### Question 2

### 1. Create your own dataset for text classification. It should contain at least 2000 words in total and at least three categories with at least 100 examples per category (an example can be a poem or a paragraph from a book). You can create it by scraping the web or using some of the documents you have on your computer (do not use anything confidential) or ChatGPT

In [2]:
import pandas as pd
from datasets import load_dataset
import string
from nltk.corpus import stopwords
import nltk
nltk.download('stopwords')

# Load the Yelp review dataset
yelp_dataset = load_dataset("yelp_review_full")

# Extract reviews and corresponding ratings
reviews = yelp_dataset["train"]["text"]
ratings = yelp_dataset["train"]["label"]

df = pd.DataFrame({"review": reviews, "rating": ratings})

# Sample the DataFrame to get examples from each category
df_4 = df[df["rating"] == 4].sample(n=100, random_state=42)
df_3 = df[df["rating"] == 3].sample(n=100, random_state=42)
df_2 = df[df["rating"] == 2].sample(n=100, random_state=42)
df_1 = df[df["rating"] == 1].sample(n=100, random_state=42)
df_0 = df[df["rating"] == 0].sample(n=100, random_state=42)

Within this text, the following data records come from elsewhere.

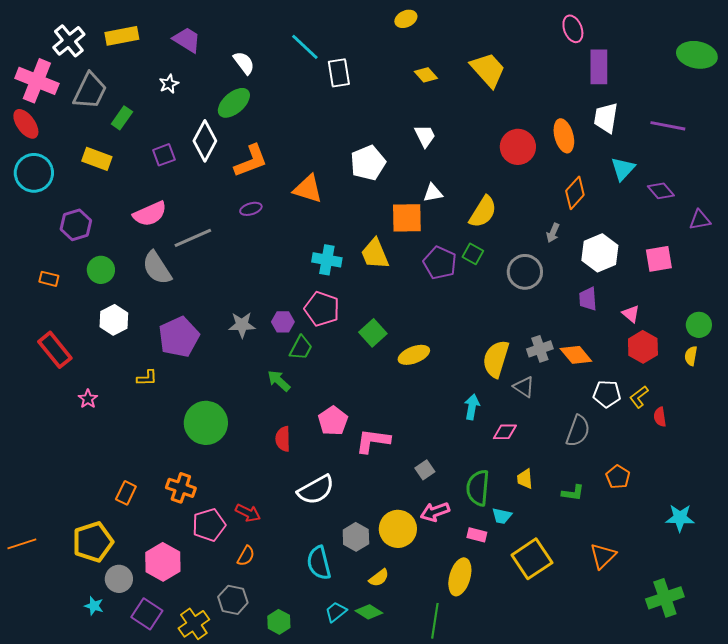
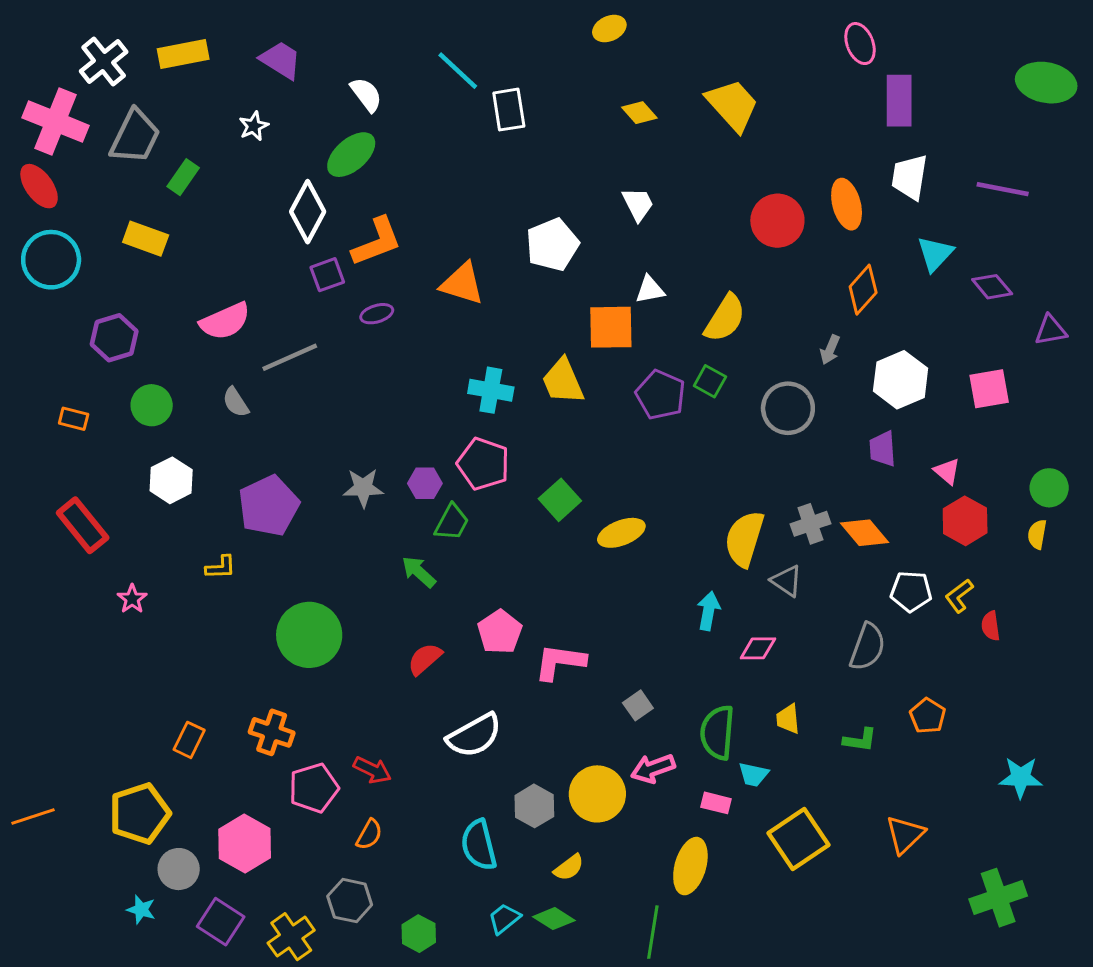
purple square: (164, 155) -> (327, 275), moved
gray semicircle: (157, 268) -> (236, 402), size x0.6
red semicircle: (283, 439) -> (425, 659), turned 50

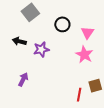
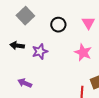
pink triangle: (87, 33) -> (88, 23), moved
purple arrow: (23, 79) -> (25, 83), turned -88

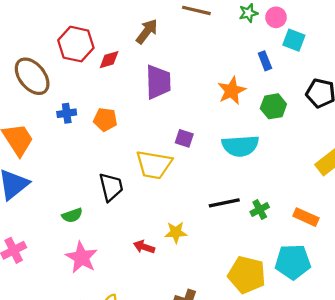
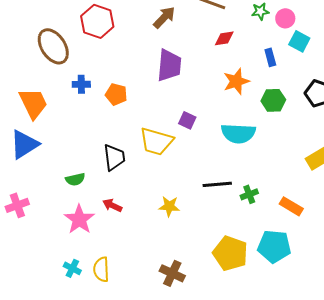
red diamond: (109, 60) -> (224, 38), moved
red arrow: (144, 247) -> (112, 205), moved

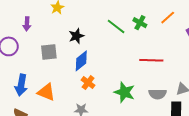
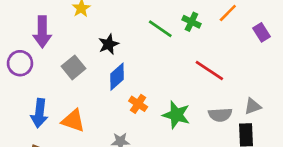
purple arrow: (27, 24) -> (42, 32), size x1.6
gray square: (49, 52) -> (74, 67), turned -30
red line: (151, 60) -> (209, 71), turned 35
orange cross: (88, 83) -> (138, 104), moved

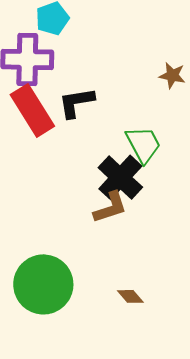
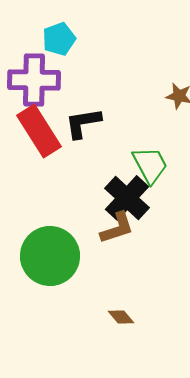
green circle: (43, 284) -> (50, 256), moved
brown diamond: (130, 296) -> (121, 317), moved

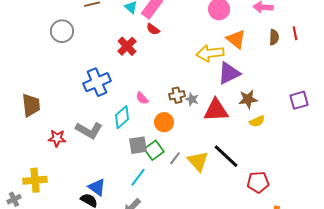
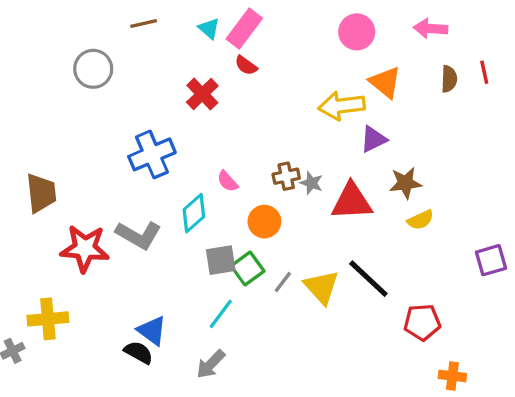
purple triangle: (229, 73) -> (373, 139), size x0.7
purple square: (299, 100) -> (491, 260), moved
red star: (57, 138) -> (85, 248), size x1.6

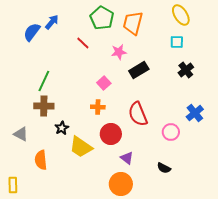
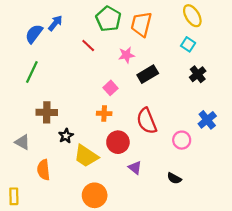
cyan square: (177, 42) -> (188, 44), turned 32
green line: (44, 81) -> (32, 72), moved
orange circle: (121, 184) -> (95, 195), moved

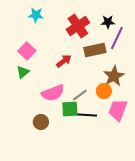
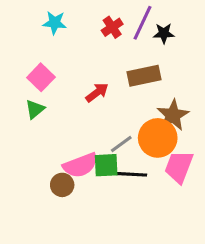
red cross: (78, 26) -> (112, 27), moved, size x0.6
purple line: (117, 38) -> (143, 23), moved
orange circle: (104, 91) -> (158, 138), size x1.6
pink semicircle: (53, 93) -> (80, 165), moved

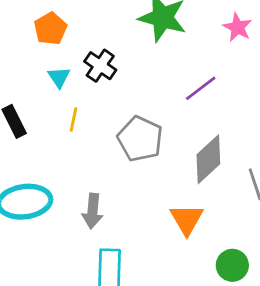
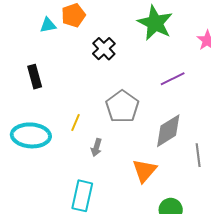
cyan triangle: (59, 77) -> (48, 25), moved, turned 42
yellow line: (74, 120) -> (76, 122), moved
gray arrow: (93, 211) -> (96, 147), moved, size x0.7

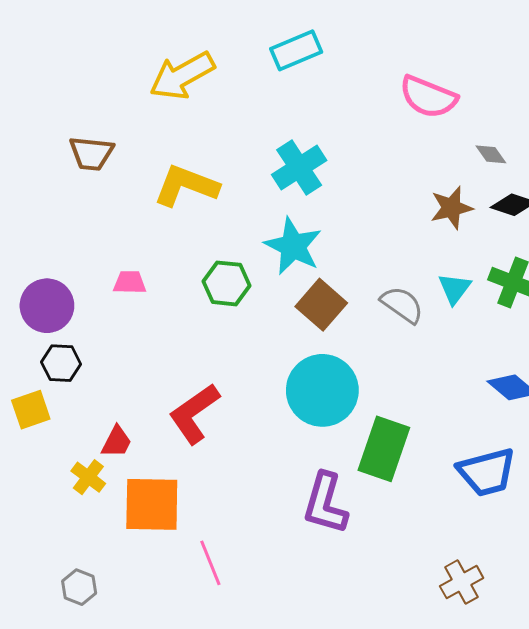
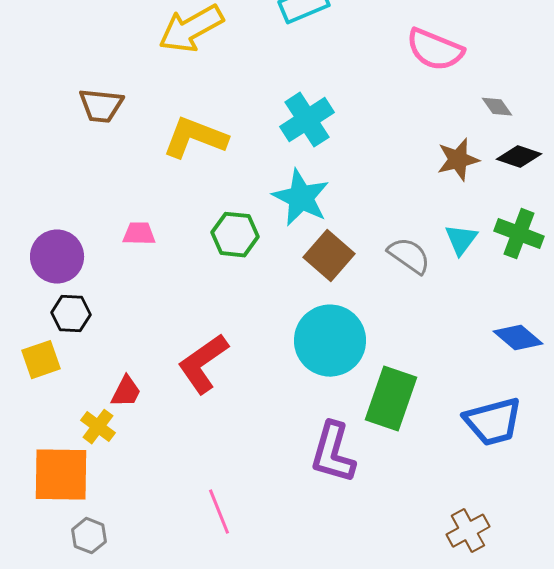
orange square: (152, 504) -> (61, 475), moved

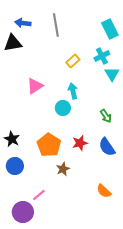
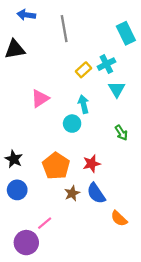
blue arrow: (23, 23) -> (26, 15), moved
cyan cross: (102, 56) -> (106, 64), moved
cyan triangle: (112, 74) -> (117, 89), moved
blue semicircle: (107, 147) -> (96, 193), moved

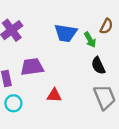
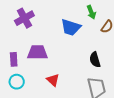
green arrow: (90, 40) -> (91, 12), moved
red triangle: (54, 95) -> (53, 80), turned 32

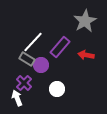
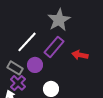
gray star: (85, 21) -> (59, 20), moved
gray rectangle: (27, 59) -> (15, 68), moved

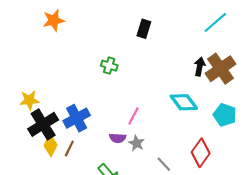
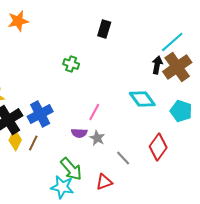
cyan line: (215, 22) -> (172, 42), moved

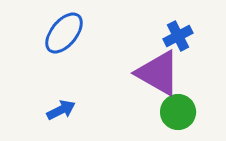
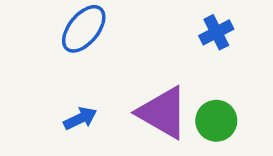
purple triangle: (158, 73) -> (163, 113), moved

final_df = pd.concat([df_0, df_1, df_2, df_3, df_4])

final_df.reset_index(drop=True, inplace=True)

# Lowercase, remove punctuation, remove stopwords
stop_words = set(stopwords.words('english'))
translator = str.maketrans('', '', string.punctuation)

final_df['review'] = final_df['review'].apply(lambda x: ' '.join([word.lower() for word in x.translate(translator).split() if word.lower() not in stop_words]))

# Save the final dataset to a CSV file
final_df.to_csv("yelp_review_classification_dataset.csv", index=False)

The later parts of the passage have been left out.